Meghan Leonard, an academic at Illinois State University who has studied democratic decline in democracies, said the White House had taken cues from the examples set by authoritarians overseas.

“The government is observing at these achievements and failures. They know they’re not going to be able to enact any laws that would undermine the courts,” she said.

Citing instances such as Miller’s persistent assertions of nearly limitless presidential authority, she noted: “They directly attack the judiciary by stating over and over that it is not a equal branch in the government structure.

“They continue to redefine the discussion by repeating their claim that the president has more power than this judicial branch, which is not how separation powers work.”

The professor said: “Justices' sole safeguard is public trust in the authority of their capacity to make those decisions. Personal intimidation on top of weakening trust in courts may make judges hesitate about decisions that go against the sitting government, which is, of course, massively problematic for court oversight and for democracy.”

Intimidation Tactics

Scheppele, academic of social science and global studies at Princeton University, has documented the use of “authoritarian law” by the likes of the Hungarian and the Russian, and has warned about rising threats to judges in the US.
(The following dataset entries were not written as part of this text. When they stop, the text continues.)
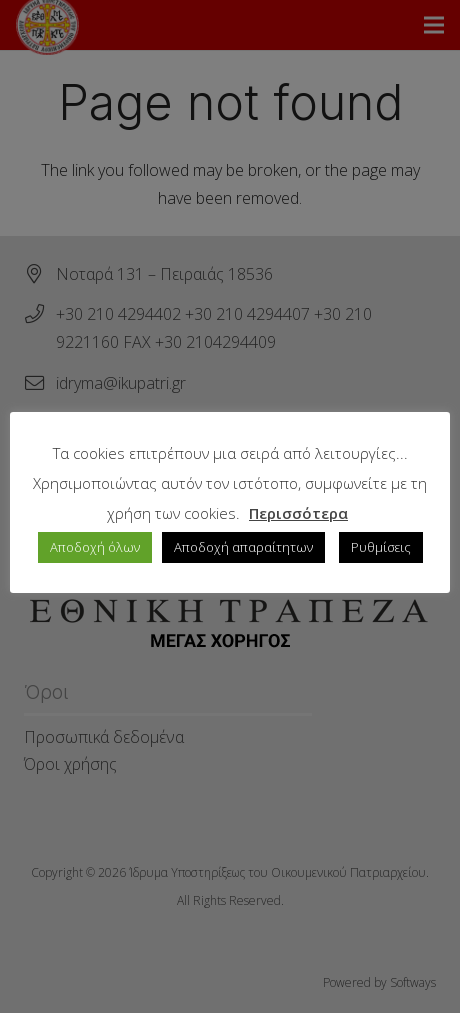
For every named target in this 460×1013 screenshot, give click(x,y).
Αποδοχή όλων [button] (95, 547)
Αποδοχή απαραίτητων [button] (243, 547)
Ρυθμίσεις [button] (381, 547)
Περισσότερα (298, 513)
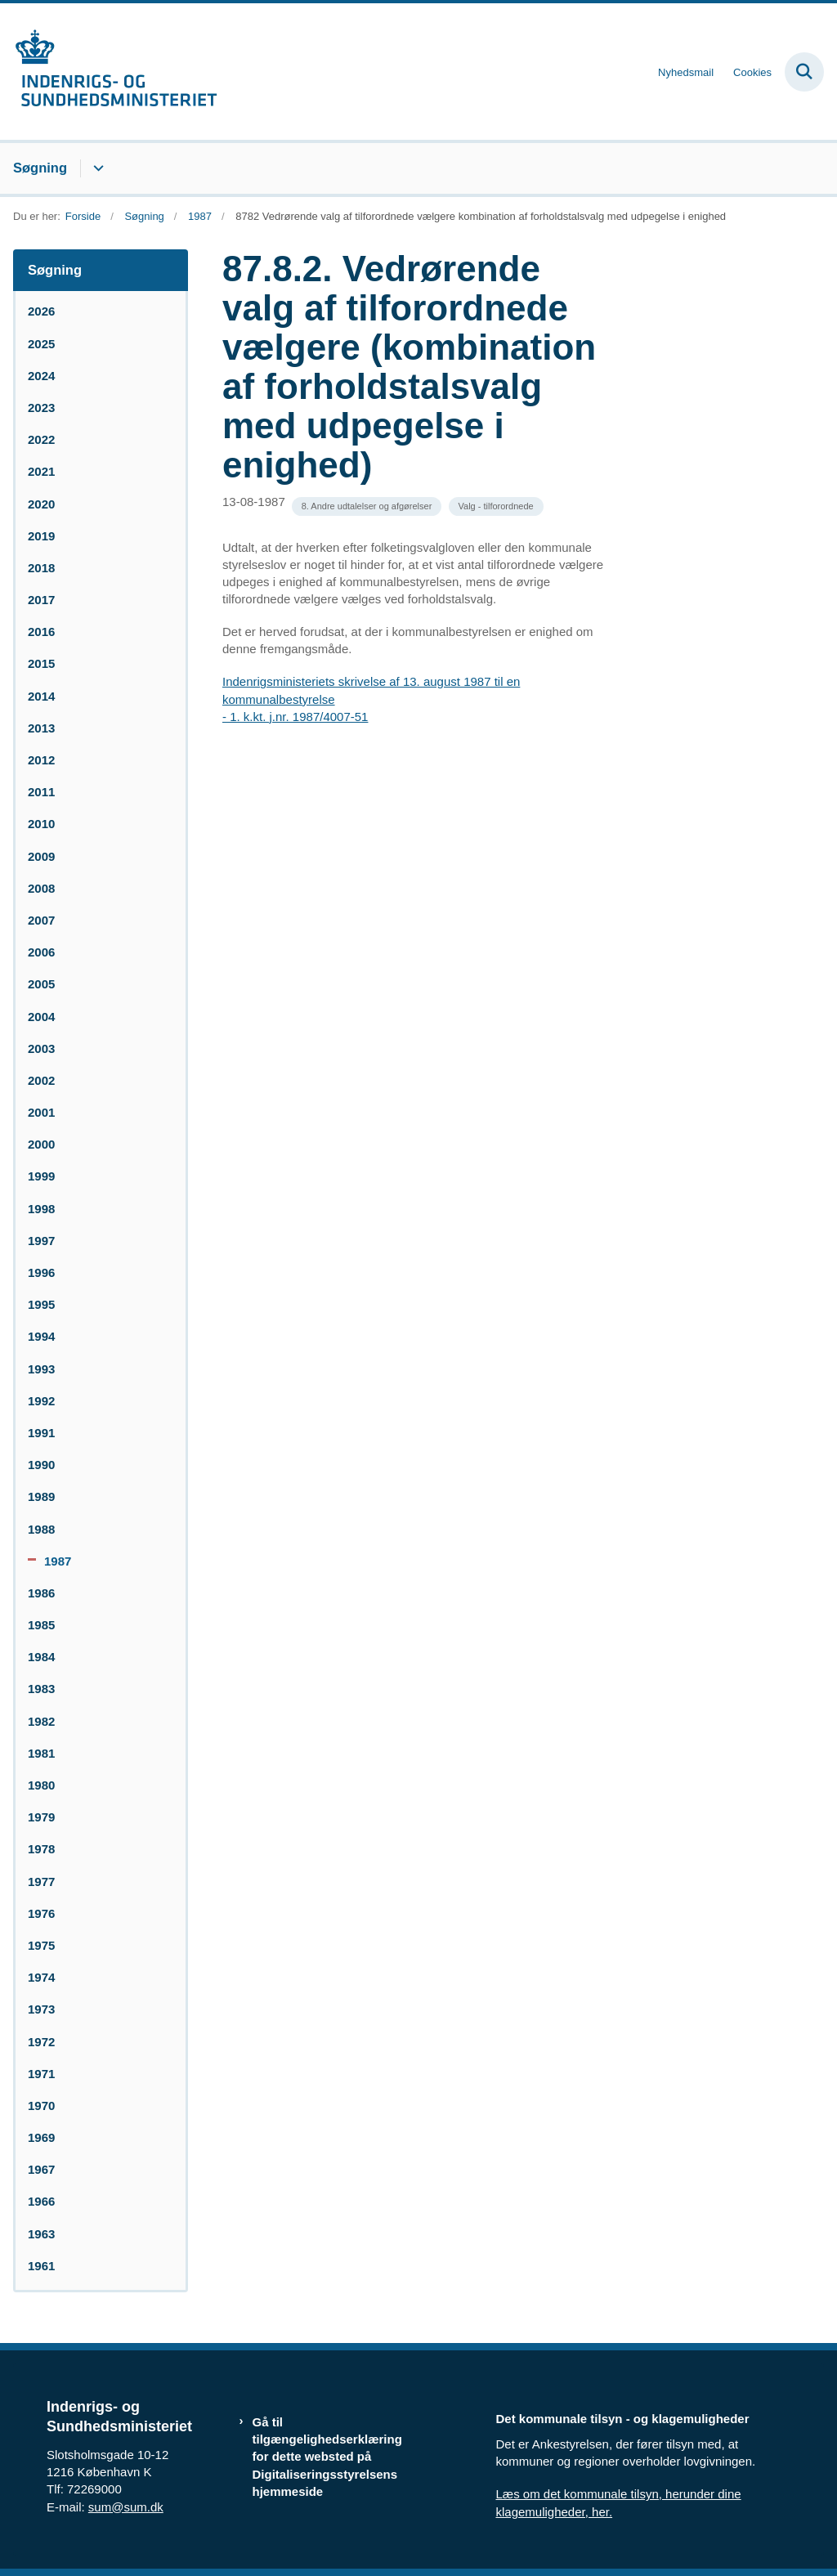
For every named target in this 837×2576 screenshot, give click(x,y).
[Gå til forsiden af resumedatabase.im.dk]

She pointed to a series of termed “pizza doxxings” this year, in which judges have received unwanted pizza deliveries with the customer listed as a name, the child of Justice Salas, who was killed at the residence in 2020 by a gunman targeting the judge.

“Everyone understands what it means. ‘We know where you live. We’re coming for you,’” the professor said.

“Federal judges are protected by the presidential protection and the federal police. And those are both specialized police units that sit institutionally inside the Department of Justice. And the former AG has been leading the attacks on justices.”

Administration Aims

On the administration’s aims, the expert said that “removing a US justice is almost certainly not going to happen because it’s very difficult to do. {Right now|Currently

Angela Mcdaniel
Angela Mcdaniel

Lena is a passionate gamer and content creator with over a decade of experience in competitive gaming and strategy development.